The old bowl system was much more regional and tribal than it is now. If you were in Big Ten or Pac-10 territory, the Rose Bowl was the end-all-be-all. For more than fifty years, the winners of the Big Ten and the Pac-10 met in the Rose Bowl, so the pinnacle of those conferences was Pasadena. Full stop. Particularly given the way the MNCs were decided, the other bowls--and as a result the other conferences--really didn't matter as much. And of course fans of teams not from those two conferences probably didn't much care about the Rose Bowl, other than its nice time slot. None of their teams would ever play there.
I grew up in the Pac and went the Big Ten for college and the Rose Bowl was what we cared about. I watched the end of the 1987 Fiesta Bowl--I remember Penn State batting down Miami's desperate last attempt, but that's the only bowl game I remember that wasn't the Rose Bowl. I'm sure we watched some of the other bowls from time to time, but they just weren't that important because that's not where our teams played.

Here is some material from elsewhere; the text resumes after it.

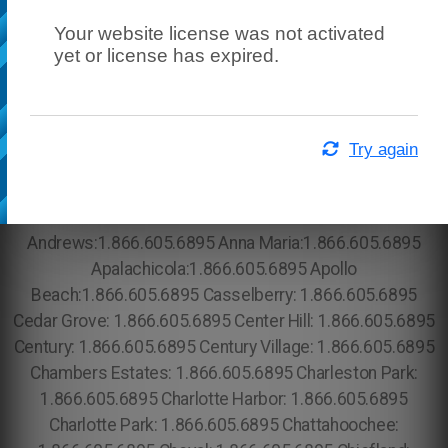
Your website license was not activated
yet or license has expired.
Try again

Particularly at a time when independent teams were large on the landscape and the Orange, Cotton, and Sugar had at most one automatic tie in, so Miami, Penn State, Florida State, and Notre Dame would play the top teams from the SWC, the SEC, the Big-8 or the Big East in the Cotton, the Sugar, and the Orange, and then the Fiesta, too. Frankly, the rest of the college football landscape had every reason to dismiss the Big Ten and Pac-10 and the inverse was true, too.